The latest LS is a ground-up development, developed jointly with the Lexus LC sports coupe that was launched in Australia in June last year.
The two models share the innovative light-weight Global Architecture Luxury platform and other technologies such as the new hybrid powertrain.
But while the LC gets V8 power in its hi-po version, the big LS gets more fuel-efficient 3.5-litre V6 engines in both the petrol and hybrid powertrains.
In the case of the petrol LS500, the all-new twin-turbo V6 produces 310kW of power and 600Nm of torque, which is more power and torque than the 285kW/493Nm 4.6-litre normally aspirated V8 it replaces.
Bolted on to a class-first 10-speed automatic transmission driving the rear wheels, this engine shifts the 2.2-tonne behemoth from zero to 100km/h in 5.0 seconds – 0.9s quicker than before – while consuming a claimed 9.5 litres of premium unleaded per 100km – down from the V8’s 10.7L/100km.
The hybrid LS500h borrows its hybrid powertrain from the LC sportscar, combining a 220kW/350Nm normally aspirated V6 with a 132kW/300Nm electric motor to power the rear wheels via a multi-stage continuously variable transmission (CVT).
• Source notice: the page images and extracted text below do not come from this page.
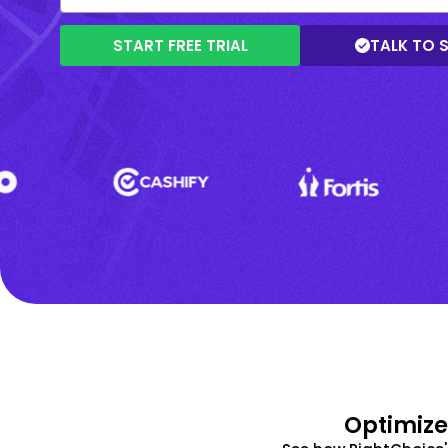
START FREE TRIAL
TALK TO 
Optimize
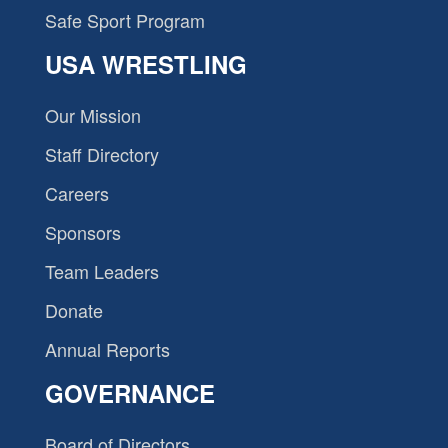
Safe Sport Program
USA WRESTLING
Our Mission
Staff Directory
Careers
Sponsors
Team Leaders
Donate
Annual Reports
GOVERNANCE
Board of Directors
Combined power peaks at 264kW, which represents a drop of 16kW over the previous LS600hL hybrid with its 4.6-litre V8. However, the new LS500 is not only quicker to 100km/h (5.4s versus 6.3s) but also less thirsty (6.6L/100km versus 8.6L/100km).
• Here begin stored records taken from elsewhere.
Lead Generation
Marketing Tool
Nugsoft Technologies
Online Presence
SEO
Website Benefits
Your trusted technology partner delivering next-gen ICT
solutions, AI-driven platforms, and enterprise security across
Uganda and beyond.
For the first time, the LS hybrid stores its electricity in a lithium-ion battery rather than a nickel-metal hydride unit, saving 20 per cent of space to free up more room in the boot.
At 5235mm long, 1900mm wide and 1450mm tall, the new LS is longer (+25mm), wider (+25mm) and lower (-15mm) than the previous long-wheelbase version. The previous model was produced in two wheelbase lengths, but the new car sits on a single 3125mm base, which is 35mm longer than the previous stretch version.
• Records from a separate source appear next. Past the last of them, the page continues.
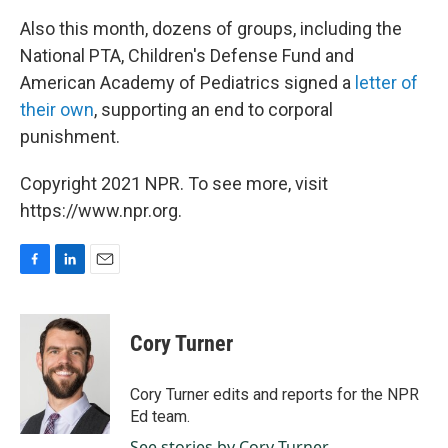
Also this month, dozens of groups, including the
National PTA, Children's Defense Fund and
American Academy of Pediatrics signed a
letter of
their own
, supporting an end to corporal
punishment.
Copyright 2021 NPR. To see more, visit
https://www.npr.org.
F
L
E
a
i
m
c
n
a
e
k
i
Cory Turner
b
e
l
o
d
o
I
Cory Turner edits and reports for the NPR
k
n
Ed team.
See stories by Cory Turner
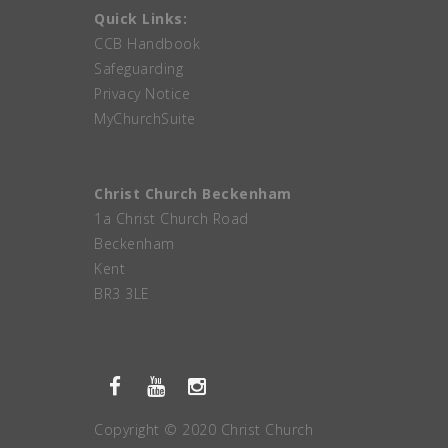
Quick Links:
CCB Handbook
Safeguarding
Privacy Notice
MyChurchSuite
Christ Church Beckenham
1a Christ Church Road
Beckenham
Kent
BR3 3LE
Copyright © 2020 Christ Church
The roof line has been dropped by employing a sunroof that slides outside the roof, instead of inside it, allowing the designers to give the roof line a more sporty, coupe-style profile without losing rear-seat headroom.
The unique body construction that blends aluminium with steel with a number of world-first fixing techniques helps to endow the LS with the lowest centre of gravity in its class.
All LS variants ride on adaptive air suspension and 20-inch alloy wheels with run-flat tyres, but the sportier F Sport gets wider rear wheels and tyres, while the luxurious Sports Luxury has noise-dissipating alloys.
The F Sport – distinguished by black exterior items such as the grille, sill trims and brake callipers – also gets high-performance brakes, variable gear-ratio steering, dynamic rear steering and active stabiliser bars.
The Sports Luxury has four-zone climate control with rear cooler, 22-way power rear seats with ottoman leg rests and seven massage programs, and DVD entertainment for rear-seat passengers who can stretch out in lay-back seats with 86mm more legroom than before.
Up front, the front seats have 28-way electric adjustment – including adjustable pneumatic padding – while the all-digital dash features a 12.3-inch multi-media screen, the biggest head-up display in the business and Mark Levinson audio system with 23 speakers.
The leather-clad front and rear seats are heated, while the front pews also have ventilation.
Headlights have the latest adaptive technology, and the doors and boot close electrically.